197. DE VOLTAIRE.

(Paris, décembre 1742.)



Sire,

J'ai reçu votre lettre aimable,
Et vos vers fins et délicats,
Pour prix de l'énorme fatras
Dont, moi pédant, je vous accable.
C'est ainsi qu'un franc discoureur,
Croyant captiver le suffrage
De quelque esprit supérieur,
En de longs arguments s'engage.
L'homme d'esprit, par un bon mot,
Répond à tout ce verbiage,
Et le discoureur n'est qu'un sot.

Votre Humanité est plus adorable que jamais; il n'y a plus moyen de vous dire toujours Votre Majesté. Cela est bon pour des princes <139>de l'Empire, qui ne voient en vous que le roi; mais moi qui vois l'homme, et qui ai quelquefois de l'enthousiasme, j'oublie, dans mon ivresse, le monarque pour ne songer qu'à cet homme enchanteur.

Dites-moi par quel art sublime
Vous avez pu faire à la fois
Tant de progrès dans l'art des rois,
Et dans l'art charmant de la rime.
Cet art des vers est le premier,
Il faut que le monde l'avoue;
Car, des rois que ce monde loue,
L'un fut prudent, l'autre, guerrier;
Celui-ci, gai, doux et paisible,
Joignit le myrte à l'olivier,
Fut indolent et familier;
Cet autre ne fut que terrible.
J'admire leurs talents divers,
Moi qui compile leur histoire;
Mais aucun d'eux n'obtint la gloire
De faire de si jolis vers.
O mon héros! esprit fertile,
Animé de ce divin feu,
Régner et vaincre n'est qu'un jeu,
Et bien rimer est difficile.
Mais non, cet art noble et charmant
N'est pour vous qu'un délassement.
Homme universel que vous êtes!
Vous saisissez également
La lyre aimable des poëtes,
Et de Mars le foudre assommant
Tout est pour vous amusement,
Vos mains à tout sont toujours prêtes;
Vous rimez non moins aisément
Que vous avez fait vos conquêtes.

Si la reine de Hongrie et le Roi mon seigneur et maître voyaient la lettre de V. M., ils ne pourraient s'empêcher de rire, malgré le mal que vous avez fait à l'une, et le bien que vous n'avez pas fait à l'autre.<140> Votre comparaison d'une coquette, et même de quelque chose de mieux, qui a donné des faveurs un peu cuisantes, et qui se moque de ses galants dans les remèdes, est une chose aussi plaisante qu'en aient dit les César, et les Antoine, et les Octave, vos devanciers, gens à grandes actions et à bons mots. Faites comme vous l'entendrez avec les rois; battez-les, quittez-les, querellez-vous, raccommodez-vous; mais ne soyez jamais inconstant pour les particuliers qui vous adorent.

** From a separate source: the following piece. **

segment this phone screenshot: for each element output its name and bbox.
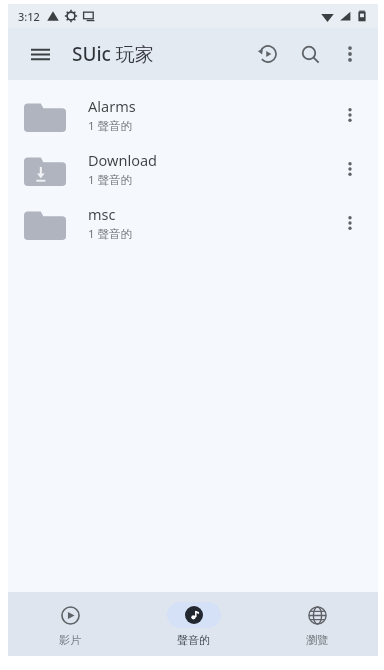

Vos faveurs étaient dangereuses
Aux rois, qui le méritent bien;
Car tous ces gens-là n'aiment rien,
Et leurs promesses sont trompeuses.
Mais moi, qui ne vous trompe pas,
Et dont l'amour toujours fidèle
Sent tout le prix de vos appas,
Moi, qui vous eusse aimé cruelle,
Je jouirai sans repentir
Des caresses et du plaisir
Que fait votre muse infidèle.

Il pleut ici de mauvais livres et de mauvais vers; mais, comme V. M. ne juge pas de tous nos guerriers par l'aventure de Linz,140-a elle ne juge pas non plus de l'esprit des Français par les Étrennes de la Saint-Jean,140-b ni par les grossièretés de l'abbé Desfontaines.

Il n'y a rien de nouveau parmi nos Sybarites de Paris. Voici le seul trait digne, je crois, d'être conté à V. M. Le cardinal de Fleury, après avoir été assez malade, s'avisa, il y a deux jours, ne sachant que faire, de dire la messe à un petit autel, au milieu d'un jardin où il gelait. M. Amelot et M. de Breteuil arrivèrent, et lui dirent qu'il jouait à se tuer : « Bon, bon, messieurs, dit-il, vous êtes des douillets. »<141> A quatre-vingt-dix ans, quel homme! Sire, vivez autant, dussiez-vous dire la messe à cet âge, et moi la servir. Je suis avec le plus profond respect, etc.


140-a Voyez t. II, p. 117 et suivantes.

140-b Lettre à MM. les auteurs des Etrennes de la Saint-Jean; Œuvres de Voltaire, édit. Beuchot, t. XXXIX, p. 369.